TASK OBJECTIVE ::
Please show all lines of the records that include "goed".

SOURCE MATERIAL ::

———

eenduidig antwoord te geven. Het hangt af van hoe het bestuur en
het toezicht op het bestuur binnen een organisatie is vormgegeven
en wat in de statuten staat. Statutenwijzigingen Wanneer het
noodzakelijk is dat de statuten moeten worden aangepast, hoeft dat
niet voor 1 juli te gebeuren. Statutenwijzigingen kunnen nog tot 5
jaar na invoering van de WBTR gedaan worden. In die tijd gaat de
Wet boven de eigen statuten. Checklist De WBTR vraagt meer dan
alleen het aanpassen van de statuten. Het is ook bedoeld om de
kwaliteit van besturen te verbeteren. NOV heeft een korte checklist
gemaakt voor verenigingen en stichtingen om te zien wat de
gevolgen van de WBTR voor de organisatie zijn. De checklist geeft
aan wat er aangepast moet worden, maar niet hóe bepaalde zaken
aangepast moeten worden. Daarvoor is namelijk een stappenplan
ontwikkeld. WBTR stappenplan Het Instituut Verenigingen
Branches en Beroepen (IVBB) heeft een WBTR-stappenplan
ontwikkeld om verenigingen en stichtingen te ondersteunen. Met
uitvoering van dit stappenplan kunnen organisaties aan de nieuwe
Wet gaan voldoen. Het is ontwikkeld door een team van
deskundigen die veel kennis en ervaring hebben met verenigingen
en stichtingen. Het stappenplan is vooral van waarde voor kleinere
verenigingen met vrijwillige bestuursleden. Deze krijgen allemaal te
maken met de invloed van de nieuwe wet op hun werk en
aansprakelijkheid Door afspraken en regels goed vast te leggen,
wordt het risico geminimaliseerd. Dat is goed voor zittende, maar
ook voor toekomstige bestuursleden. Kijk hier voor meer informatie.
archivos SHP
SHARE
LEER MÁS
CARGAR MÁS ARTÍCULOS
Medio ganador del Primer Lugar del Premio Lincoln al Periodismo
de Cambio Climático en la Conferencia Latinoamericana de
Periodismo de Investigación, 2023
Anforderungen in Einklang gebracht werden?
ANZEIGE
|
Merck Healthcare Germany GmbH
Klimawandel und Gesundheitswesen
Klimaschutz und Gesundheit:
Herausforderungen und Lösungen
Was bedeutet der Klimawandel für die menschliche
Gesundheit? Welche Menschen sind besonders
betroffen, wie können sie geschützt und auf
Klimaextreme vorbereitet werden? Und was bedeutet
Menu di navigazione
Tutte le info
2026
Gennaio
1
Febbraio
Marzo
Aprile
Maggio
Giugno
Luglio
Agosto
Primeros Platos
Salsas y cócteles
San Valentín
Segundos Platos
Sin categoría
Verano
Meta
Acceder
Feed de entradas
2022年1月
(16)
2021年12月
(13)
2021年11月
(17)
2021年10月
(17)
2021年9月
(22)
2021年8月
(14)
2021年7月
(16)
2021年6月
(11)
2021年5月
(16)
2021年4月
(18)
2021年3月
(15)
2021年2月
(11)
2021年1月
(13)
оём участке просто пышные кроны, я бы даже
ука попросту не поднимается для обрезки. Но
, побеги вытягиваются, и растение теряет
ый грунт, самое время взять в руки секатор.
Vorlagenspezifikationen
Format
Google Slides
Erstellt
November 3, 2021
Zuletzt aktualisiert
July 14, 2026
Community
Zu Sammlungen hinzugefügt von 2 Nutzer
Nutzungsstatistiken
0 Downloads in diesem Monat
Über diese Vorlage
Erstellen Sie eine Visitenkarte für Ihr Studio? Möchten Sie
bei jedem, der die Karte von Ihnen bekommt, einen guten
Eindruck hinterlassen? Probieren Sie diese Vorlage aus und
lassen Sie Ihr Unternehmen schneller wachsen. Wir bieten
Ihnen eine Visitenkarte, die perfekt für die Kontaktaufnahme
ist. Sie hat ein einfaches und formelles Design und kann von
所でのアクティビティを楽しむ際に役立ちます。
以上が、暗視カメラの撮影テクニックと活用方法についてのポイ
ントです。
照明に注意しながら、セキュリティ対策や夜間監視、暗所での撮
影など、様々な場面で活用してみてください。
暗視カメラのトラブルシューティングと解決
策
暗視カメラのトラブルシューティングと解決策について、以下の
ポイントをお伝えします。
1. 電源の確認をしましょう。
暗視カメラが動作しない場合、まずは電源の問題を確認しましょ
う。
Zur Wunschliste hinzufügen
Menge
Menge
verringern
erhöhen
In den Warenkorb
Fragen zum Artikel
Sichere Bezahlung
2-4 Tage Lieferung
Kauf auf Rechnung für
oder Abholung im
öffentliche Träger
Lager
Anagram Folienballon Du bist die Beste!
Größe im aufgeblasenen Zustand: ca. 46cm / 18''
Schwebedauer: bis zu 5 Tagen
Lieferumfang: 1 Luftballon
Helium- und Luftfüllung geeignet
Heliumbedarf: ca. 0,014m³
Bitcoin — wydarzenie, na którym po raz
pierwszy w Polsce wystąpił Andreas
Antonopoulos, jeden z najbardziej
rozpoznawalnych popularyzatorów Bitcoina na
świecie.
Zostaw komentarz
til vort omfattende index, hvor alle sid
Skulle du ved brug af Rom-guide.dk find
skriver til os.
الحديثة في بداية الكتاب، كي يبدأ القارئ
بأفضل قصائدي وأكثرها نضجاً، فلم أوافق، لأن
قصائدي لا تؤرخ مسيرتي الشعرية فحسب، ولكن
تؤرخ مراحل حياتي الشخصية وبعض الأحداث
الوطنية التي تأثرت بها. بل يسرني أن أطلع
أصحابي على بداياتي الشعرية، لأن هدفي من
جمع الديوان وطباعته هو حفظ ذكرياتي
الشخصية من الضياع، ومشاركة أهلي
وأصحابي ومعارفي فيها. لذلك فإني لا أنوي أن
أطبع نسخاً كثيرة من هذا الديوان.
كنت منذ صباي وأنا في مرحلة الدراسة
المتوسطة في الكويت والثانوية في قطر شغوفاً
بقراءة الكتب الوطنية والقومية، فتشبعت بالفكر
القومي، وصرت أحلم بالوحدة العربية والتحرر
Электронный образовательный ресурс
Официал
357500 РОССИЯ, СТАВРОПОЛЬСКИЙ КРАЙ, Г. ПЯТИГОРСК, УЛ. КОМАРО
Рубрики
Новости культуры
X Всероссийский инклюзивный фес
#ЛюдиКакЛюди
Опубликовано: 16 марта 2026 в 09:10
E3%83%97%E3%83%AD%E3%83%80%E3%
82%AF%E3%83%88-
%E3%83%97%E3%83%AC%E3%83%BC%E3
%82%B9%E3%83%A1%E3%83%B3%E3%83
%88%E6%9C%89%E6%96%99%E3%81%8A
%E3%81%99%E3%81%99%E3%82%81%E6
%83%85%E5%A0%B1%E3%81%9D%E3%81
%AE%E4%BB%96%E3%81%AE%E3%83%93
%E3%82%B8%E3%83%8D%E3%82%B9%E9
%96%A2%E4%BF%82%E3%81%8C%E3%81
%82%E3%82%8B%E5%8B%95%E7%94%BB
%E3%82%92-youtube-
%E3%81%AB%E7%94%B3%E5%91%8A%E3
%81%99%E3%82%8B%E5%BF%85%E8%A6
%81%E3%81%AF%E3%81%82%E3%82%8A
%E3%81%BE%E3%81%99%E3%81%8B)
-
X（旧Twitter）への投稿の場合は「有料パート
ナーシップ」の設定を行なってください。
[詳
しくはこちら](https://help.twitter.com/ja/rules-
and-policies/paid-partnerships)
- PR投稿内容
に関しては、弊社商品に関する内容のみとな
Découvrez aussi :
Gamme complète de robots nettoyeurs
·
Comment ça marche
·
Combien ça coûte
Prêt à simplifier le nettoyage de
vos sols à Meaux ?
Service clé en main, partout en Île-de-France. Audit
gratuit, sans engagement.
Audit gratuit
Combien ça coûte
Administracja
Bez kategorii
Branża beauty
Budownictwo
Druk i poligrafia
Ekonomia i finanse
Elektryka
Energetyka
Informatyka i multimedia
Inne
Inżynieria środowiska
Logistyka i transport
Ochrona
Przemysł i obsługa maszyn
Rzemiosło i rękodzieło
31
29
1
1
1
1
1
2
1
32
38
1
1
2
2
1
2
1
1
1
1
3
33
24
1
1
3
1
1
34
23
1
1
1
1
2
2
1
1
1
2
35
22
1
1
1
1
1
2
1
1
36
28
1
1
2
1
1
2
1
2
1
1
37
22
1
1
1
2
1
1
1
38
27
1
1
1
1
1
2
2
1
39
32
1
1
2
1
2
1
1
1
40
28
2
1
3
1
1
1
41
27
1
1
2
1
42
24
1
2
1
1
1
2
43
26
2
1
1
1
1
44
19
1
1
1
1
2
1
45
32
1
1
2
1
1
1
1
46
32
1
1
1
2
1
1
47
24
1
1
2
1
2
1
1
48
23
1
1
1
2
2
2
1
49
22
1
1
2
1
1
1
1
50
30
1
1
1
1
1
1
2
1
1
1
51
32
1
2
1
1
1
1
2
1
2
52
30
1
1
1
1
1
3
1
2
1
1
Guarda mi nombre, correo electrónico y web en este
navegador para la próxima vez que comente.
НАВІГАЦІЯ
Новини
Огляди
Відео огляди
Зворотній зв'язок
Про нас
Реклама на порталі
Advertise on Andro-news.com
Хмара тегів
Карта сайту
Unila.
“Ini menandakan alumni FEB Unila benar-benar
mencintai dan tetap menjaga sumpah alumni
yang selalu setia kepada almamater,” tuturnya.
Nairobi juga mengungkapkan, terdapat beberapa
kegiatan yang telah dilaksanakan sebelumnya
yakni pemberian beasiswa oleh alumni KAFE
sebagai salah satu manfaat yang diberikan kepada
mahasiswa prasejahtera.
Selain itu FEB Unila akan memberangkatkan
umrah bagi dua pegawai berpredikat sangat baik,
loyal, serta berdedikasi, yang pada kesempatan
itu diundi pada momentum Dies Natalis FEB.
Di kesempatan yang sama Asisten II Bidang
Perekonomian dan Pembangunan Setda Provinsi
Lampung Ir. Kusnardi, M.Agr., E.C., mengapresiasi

———

WRITTEN RESPONSE ::
aansprakelijkheid Door afspraken en regels goed vast te leggen,
wordt het risico geminimaliseerd. Dat is goed voor zittende, maar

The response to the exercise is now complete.